Seeley Booth is not a person in this moment, but a lifeline.

He supposes Lance Sweets just happens to be one as well.


October, 2014

Just hours after Booth's reply, the second email comes at the stroke of midnight:

Or your twenty-nine year old psychologist never makes it to thirty.


He wakes up dizzy and dazed, tied to a chair, face to face with two masked nobodies and the distant echo of Naomi Waller's voice.

"I apologize for the quick start," she says without a hint of apology in her voice as soon as his eyes open. He's lost count of how many times he's slept since his first and only other meeting with the cryptic dealer. He's lost on an exact number; but it's been a few days. "But it seems that your colleagues don't quite understand what will happen if they continue to spin their wheels in my direction."

He looks around. There's a bat gripped tight just in front of him. A sock of all things, with something heavy – maybe a handful of change, maybe nuts and bolts, who knows – gathered by the toe. A belt hanging from a bar across the room.

"And since I hear you've got quite the computer genius on your side, that rules out a visual explanation."

He tries to find her somewhere in his field of vision, but she is nowhere. Her voice is everywhere. He, at least for the moment, is unafraid of this.

"What do you mean?"

She appears like a ghost, walking out from behind him with her back still turned. She's got a microphone in one hand, the kind music hobbyists use to record, and starts plugging it into a nearby laptop. She does not turn her head at all when she answers.

"It means you have to scream, Dr. Sweets. Sincerely and truly."

He's a quick thinker. So he comes to the conclusion almost immediately. It gives his stomach time to drop low enough, and it gives his mind a chance to finally let fear in, to adequately panic before the recording light turns on – an angry red threat.

It's not long before it starts, and the bat, the sock with what he learns are screws lumped inside, they both become useful. The belt does not move from its spot the entire time.
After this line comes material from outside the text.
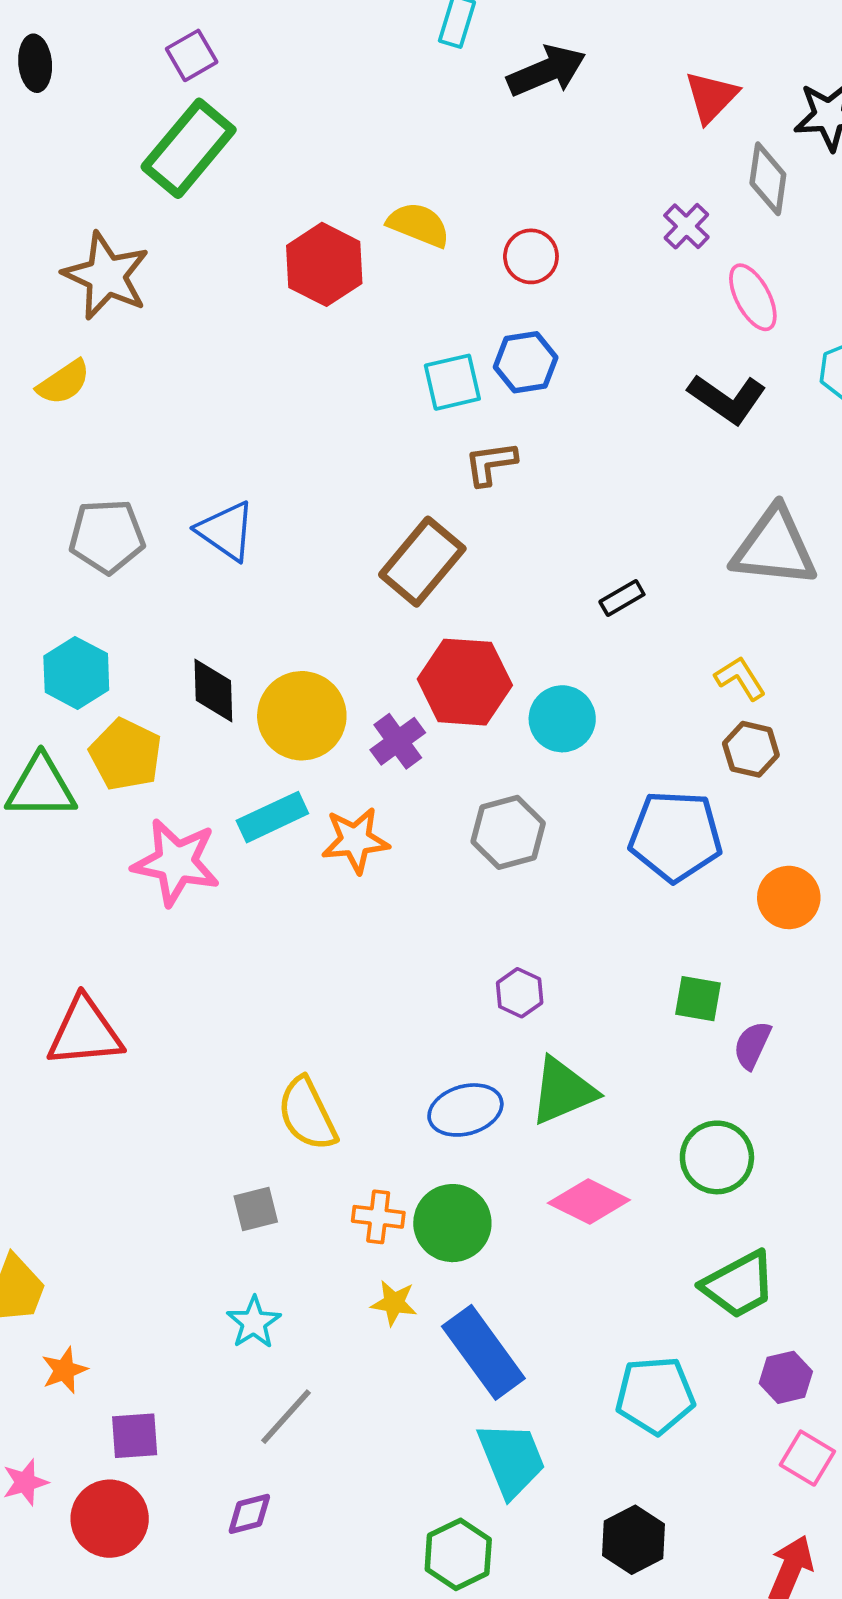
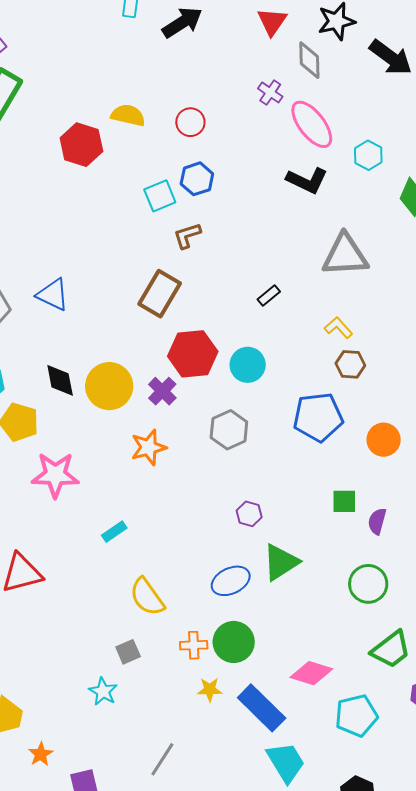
pink ellipse: (753, 297) -> (312, 124), size x1.4
cyan rectangle: (272, 817) -> (114, 532), moved, size x0.7
pink diamond: (589, 1202) -> (311, 673), moved
cyan star: (254, 1322) -> (103, 691), moved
And the entire time is long – because he tries his damned hardest not to make a sound at first. He clenches his jaw shut and screws his eyes and breathes quickly and deliberately through his nose, intent on remaining quiet.

But when something hard and fast slams into his stomach, he can't stop a muted grunt from forcing its way out, an involuntary groan. From there, it escalates.

Soon, he's screaming without even hearing himself, and for some reason he can't understand – they don't stop there.


The recording finds its way to Booth's inbox a few hours after Sweets finally falls asleep, his body practically pulsing in the dark.

Booth finds it at work and slowly brings himself to play it.

The moment he closes the message out is the moment he decides that he can now sympathize perfectly with the kind of cold killers he's put away over the years.

It's also the first moment that he starts to cry under the weight of everything. There was the fight for his life four months back. There was prison.

And now there's the ever-present reminder that he's spent his life working to protect everyone, but when it really comes down to it – he can't protect anyone.